Los caballos de mi tío by Gonzalo Moure

Los caballos de mi tío by Gonzalo Moure

autor:Gonzalo Moure [Moure, Gonzalo]
La lengua: spa
Format: epub
Tags: Novela, Juvenil
editor: ePubLibre
publicado: 1999-09-30T16:00:00+00:00


—O una burra, ¿no?

Se rió, muy generosa con mi bobada.

—Los caballos eran enormes, gordos y «muy altísimos». El abuelo dice que eran caballos «dobles». Supongo que quiere decir que eran el doble de grandes.

—¿El doble que qué?

—No lo sé.

Se quedó pensando.

—Da igual. El caso es que en verano trabajaban mucho, los caballos y los hombres. Cuando acababan las faenas bajaban aquí, a la playa de Peinao, para quitarse el sudor.
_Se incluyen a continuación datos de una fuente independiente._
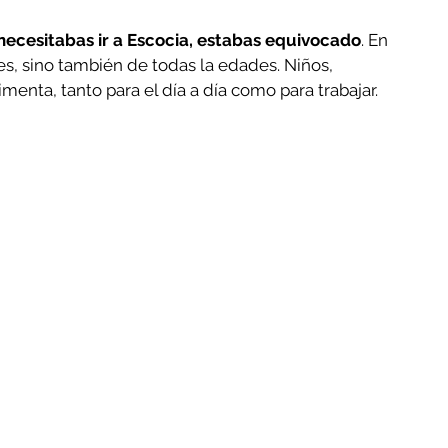
necesitabas ir a Escocia, estabas equivocado
. En 
s, sino también de todas la edades. Niños, 
enta, tanto para el día a día como para trabajar.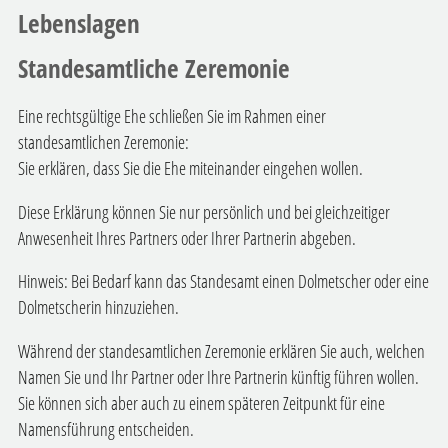
Lebenslagen
Standesamtliche Zeremonie
Eine rechtsgültige Ehe schließen Sie im Rahmen einer
standesamtlichen Zeremonie:
Sie erklären, dass Sie die Ehe miteinander eingehen wollen.
Diese Erklärung können Sie nur persönlich und bei gleichzeitiger
Anwesenheit Ihres Partners oder Ihrer Partnerin abgeben.
Hinweis: Bei Bedarf kann das Standesamt einen Dolmetscher oder eine
Dolmetscherin hinzuziehen.
Während der standesamtlichen Zeremonie erklären Sie auch, welchen
Namen Sie und Ihr Partner oder Ihre Partnerin künftig führen wollen.
Sie können sich aber auch zu einem späteren Zeitpunkt für eine
Namensführung entscheiden.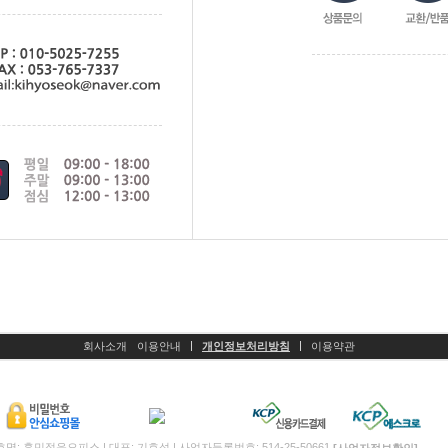
회사소개
이용안내
개인정보처리방침
이용약관
명: 훈민정음오피스 | 대표: 기효석 | 사업자등록번호: 514-25-50661
[사업자정보확인]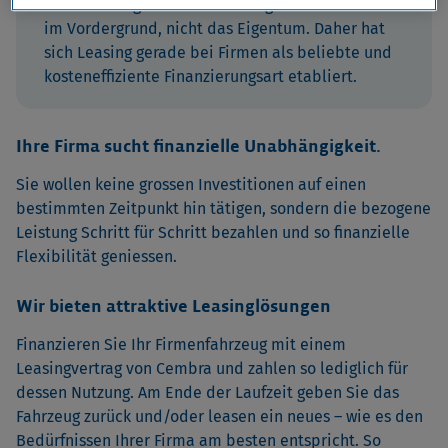
Beim Leasing steht die Nutzung eines Produkts
im Vordergrund, nicht das Eigentum. Daher hat
sich Leasing gerade bei Firmen als beliebte und
kosteneffiziente Finanzierungsart etabliert.
Ihre Firma sucht finanzielle Unabhängigkeit.
Sie wollen keine grossen Investitionen auf einen
bestimmten Zeitpunkt hin tätigen, sondern die bezogene
Leistung Schritt für Schritt bezahlen und so finanzielle
Flexibilität geniessen.
Wir bieten attraktive Leasinglösungen
Finanzieren Sie Ihr Firmenfahrzeug mit einem
Leasingvertrag von Cembra und zahlen so lediglich für
dessen Nutzung. Am Ende der Laufzeit geben Sie das
Fahrzeug zurück und/oder leasen ein neues – wie es den
Bedürfnissen Ihrer Firma am besten entspricht. So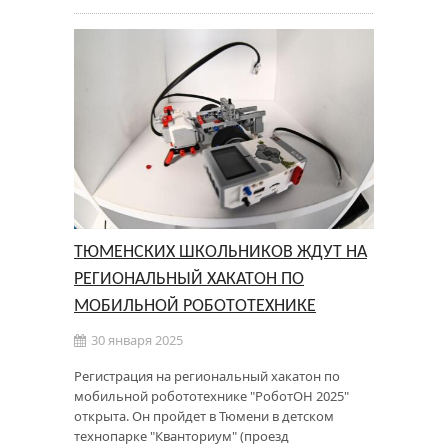
ТЮМЕНСКИХ ШКОЛЬНИКОВ ЖДУТ НА
РЕГИОНАЛЬНЫЙ ХАКАТОН ПО
МОБИЛЬНОЙ РОБОТОТЕХНИКЕ
30 января 2025
Регистрация на региональный хакатон по
мобильной робототехнике "РоботОН 2025"
открыта. Он пройдет в Тюмени в детском
технопарке "Кванториум" (проезд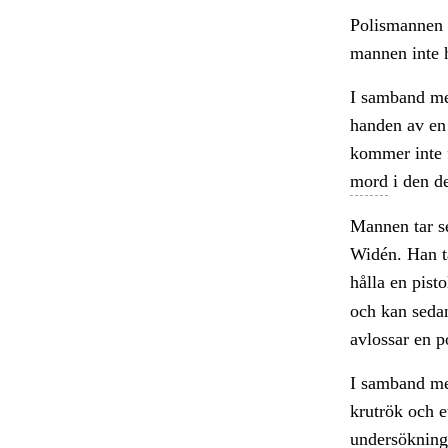
Polismannen 
mannen inte h
I samband me
handen av en 
kommer inte f
mord
i den de
Mannen tar se
Widén. Han ta
hålla en pist
och kan sedan
avlossar en p
I samband med
krutrök och 
undersökninga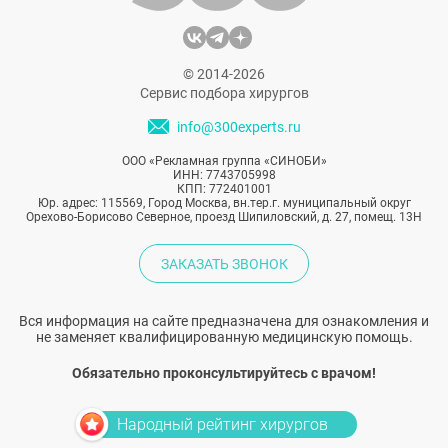
© 2014-2026
Сервис подбора хирургов
info@300experts.ru
ООО «Рекламная группа «СИНОБИ»
ИНН: 7743705998
КПП: 772401001
Юр. адрес: 115569, Город Москва, вн.тер.г. муниципальный округ
Орехово-Борисово Северное, проезд Шипиловский, д. 27, помещ. 13Н
ЗАКАЗАТЬ ЗВОНОК
Вся информация на сайте предназначена для ознакомления и
не заменяет квалифицированную медицинскую помощь.
Обязательно проконсультируйтесь с врачом!
Народный рейтинг хирургов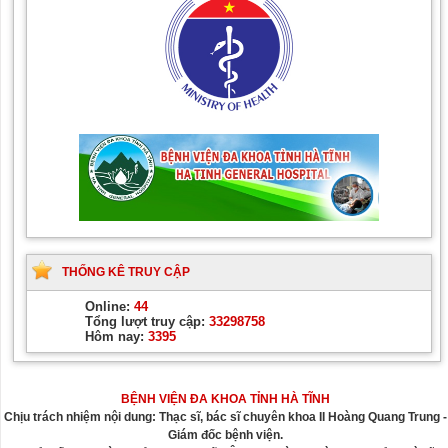
THỐNG KÊ TRUY CẬP
Online:
44
Tổng lượt truy cập:
33298758
Hôm nay:
3395
BỆNH VIỆN ĐA KHOA TỈNH HÀ TĨNH
Chịu trách nhiệm nội dung: Thạc sĩ, bác sĩ chuyên khoa II Hoàng Quang Trung -
Giám đốc bệnh viện.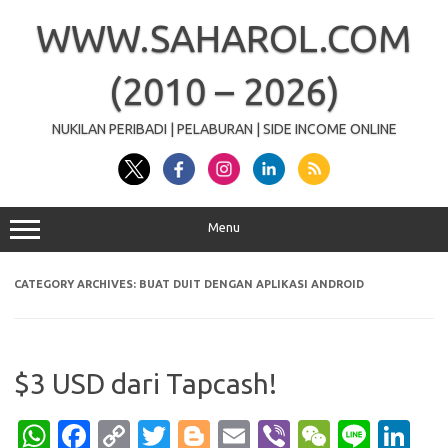
Skip
to
WWW.SAHAROL.COM
content
(2010 – 2026)
NUKILAN PERIBADI | PELABURAN | SIDE INCOME ONLINE
Menu
CATEGORY ARCHIVES:
BUAT DUIT DENGAN APLIKASI ANDROID
$3 USD dari Tapcash!
W
Fa
C
T
Bl
E
Vi
W
Li
Li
Durante un minuto los dos imaginamos a los caballos y los hombres bajando por la cuesta de la ermita, al atardecer.

—¿Y la gente? —pregunté.

—Entonces no venía casi nadie a la playa.

—¿En serio?

Me costaba trabajo creerlo.

—De verdad. He visto fotos.

La creí. Lo que Paula decía, fuera lo que fuera, siempre parecía verdad.

—Por si no te lo crees tampoco, te aseguro que lo que te voy a decir es también verdad.

—Venga.

—Los hombres se desnudaban. Les quitaban la manta a los caballos y ellos se quitaban toda la ropa.

Me reí. La escena que iba imaginando cada vez era mejor.

—Y así, desnudos, encima de los caballos, se metían en el agua. La cosa era ver quién llegaba más lejos, hasta que los caballos flotaban. Y nadaban.

El sol, la sal en la piel, los ojos de Paula.

Cerré los míos y escuché las voces. Venían de «antes de antes», como ella decía. Risas, bromas y pullas, de caballo a caballo. Con los ojos cerrados imaginaba las grandes cabezas de los caballos saliendo del agua, y la espalda mojada de los hombres, brillando. Hasta me parecía escuchar los resoplidos de los caballos, evitando que les entrara el agua por las narices.

—¿Y ya no vienen? —Logré preguntar cuando abrí los ojos.

—Ya no quedan.

—¿Hombres?

Se rió. Tenía una risa que sonaba a campanitas, Paula.

—Caballos.

—¿Y burros?

—Burros, sí.

Me miró. Desde encima de sus brazos, que a su vez estaban encima de sus rodillas. Tenía un trocito de alga verde pegado a una de ellas. Me asombra lo claramente que recuerdo aquel trocito de alga, de un verde muy vivo.

—Mira.

Miré. La marea había empezado a bajar. El hermano de Paula venía con el agua por los muslos, hacia nosotros. Supongo que también se llamaba Pablo, pero no lo sé.

—Paula.

—Qué.

—Mamá, que vayas.

Paula se volvió hacia mí.

—Entonces ¿mañana?

—Mañana, sí.

—¿A las seis?

—A las seis, bien. Mañana.

—¿Mañana, qué? —preguntó el hermano de Paula.

Ella no contestó, así que yo tampoco. Paula se tiró al agua de cabeza y se fue nadando, dejando un rastro de brillos.

A mí me quedó un agujero de aire en el pecho.

Me dije: un día vendré a nadar con Leonardo, al atardecer. Y Paula también, en Gioconda.

Estuve un buen rato imaginando la escena. De repente me puse colorado. Y no por el sol.

Al cabo de unos minutos yo también me eché al agua y nadé despacio hasta la orilla. Caminé por la arena y me acerqué a Fanfan.